Renal Vascular Hypertension in the Setting of Duplicated Renal Arteries

Thomas F. Lee, M.D., Peter N. Waybill, M.D.
Penn State University

Fig. 1. Carbon dioxide renal arteriography demonstrating a high-grade proximal left renal artery stenosis. There are two right renal arteries. The dominant upper pole right renal artery is occluded (arrowhead). There is a high-grade stenosis at the origin of the small lower pole right renal artery (arrow).

Fig. 2. Left renal artery stenosis treated with placement of an endovascular stent. Again evident is the high-grade stenosis at the origin of the small lower pole right renal artery (arrow).

Case Reference No. CC-0901-03

This 82-year-old male with inoperable four vessels coronary artery disease, and recurrent episodes of unstable angina, had a 30-year history of mild hypertension. Over the 6 months prior to presentation his hypertension became markedly more difficult to control, requiring the institution of four medications. This contributed to increasing episodes of unstable angina, which also became more difficult to control. One month prior to presentation, the patient was also noted to develop acute onset of renal insufficiency, with creatinine clearance decreasing from 50 ml/min to 22 ml/min. Ultrasonography showed the right kidney to be 8 cm in length, and the left kidney to be 11 cm in length. There was the suggestion of bilateral renal artery stenosis.
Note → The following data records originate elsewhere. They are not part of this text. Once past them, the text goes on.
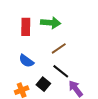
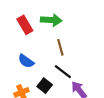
red rectangle: (26, 27) -> (25, 25), turned -30
brown line: (59, 48) -> (60, 47), turned -70

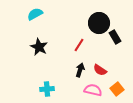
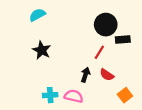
black rectangle: (115, 37) -> (123, 40), turned -64
red line: (79, 45) -> (99, 52), moved
pink semicircle: (93, 90) -> (74, 96), moved

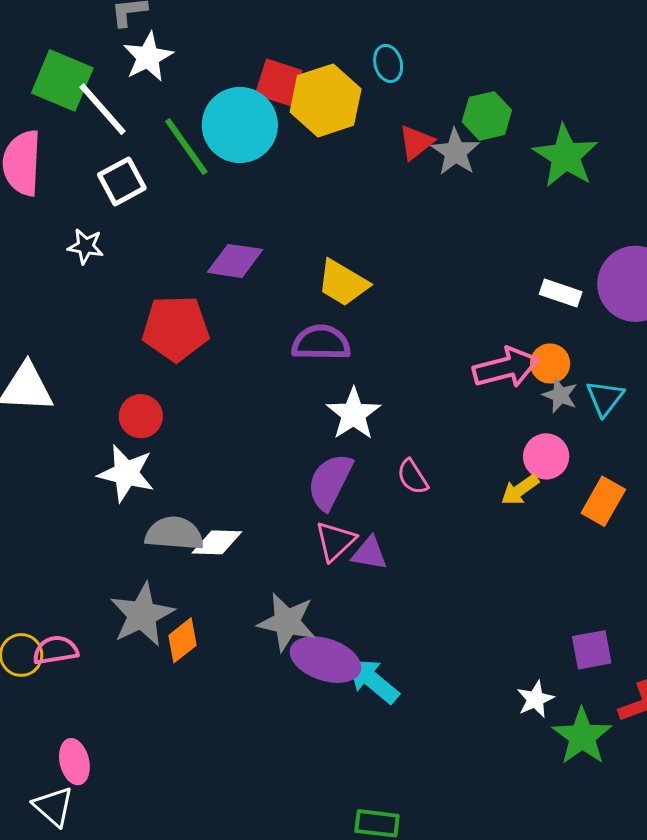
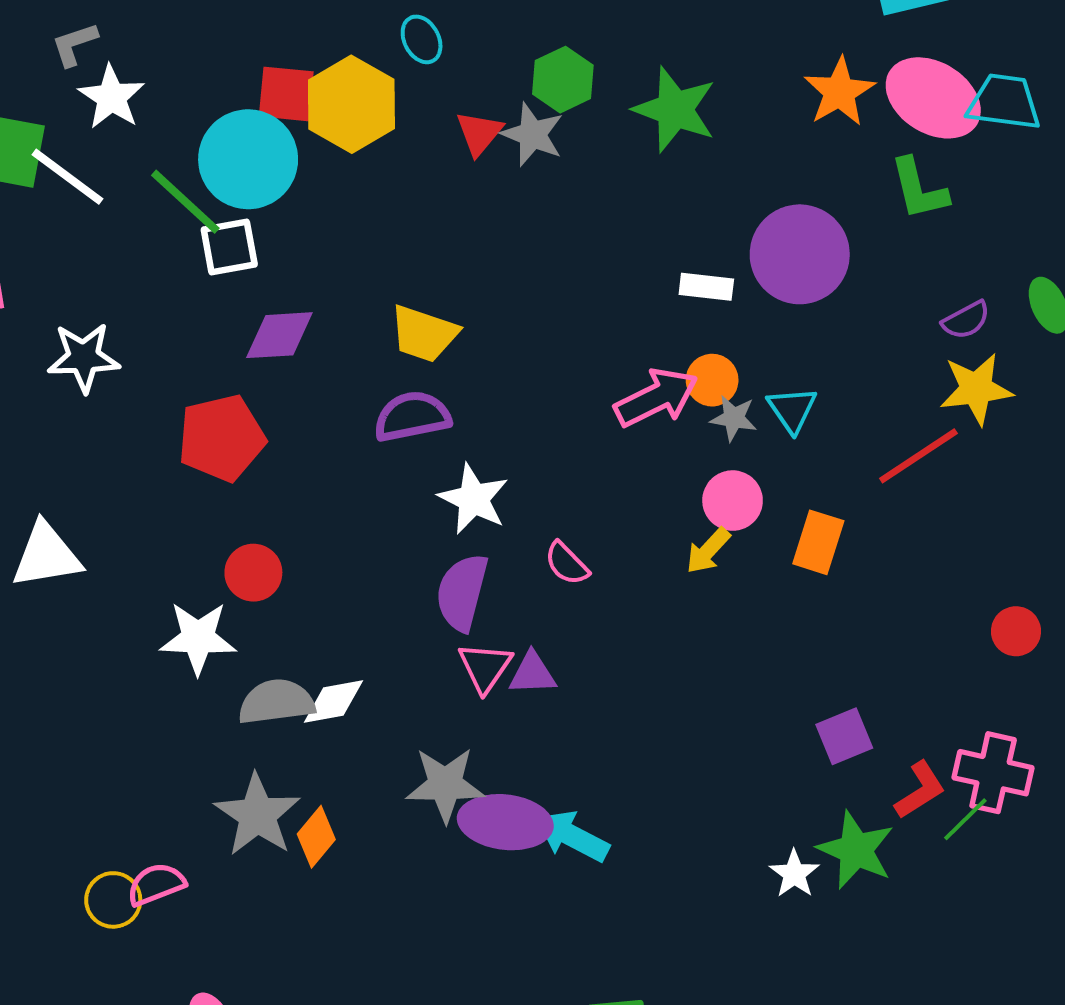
white square: (122, 181) -> (229, 247), moved, turned 30
white star: (86, 246) -> (84, 357), size x1.5
red circle: (141, 416) -> (253, 573), moved
white star: (535, 699) -> (794, 874), moved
Carbon dioxide renal arteriography (Fig.1) demonstrated a high-grade proximal left renal artery stenosis. There were two right renal arteries. The dominant upper pole right renal artery was occluded, and there was a high-grade stenosis at the origin of the small lower pole right renal artery. The left renal artery stenosis was treated with placement of an endovascular stent (Fig 2). Renal vein renin samples were obtained prior to treatment, and returned two week later, markedly lateralizing to the right kidney (20:1).

Following treatment of the left renal artery stenosis, the patient's renal function improved slightly, and stabilized. However, the patient continues to have extremely difficult to control hypertension, making his unstable angina very difficult to control.

Questions:
  1. The patient's profound unstable angina prohibits him from undergoing right nephrectomy. Is there any endovascular therapy that can help reduced renin this patient?

  2. Should alcohol ablation be attempted, given the fact that the majority of flow to the right kidney had been via the dominant upper pole right renal artery, is now occluded?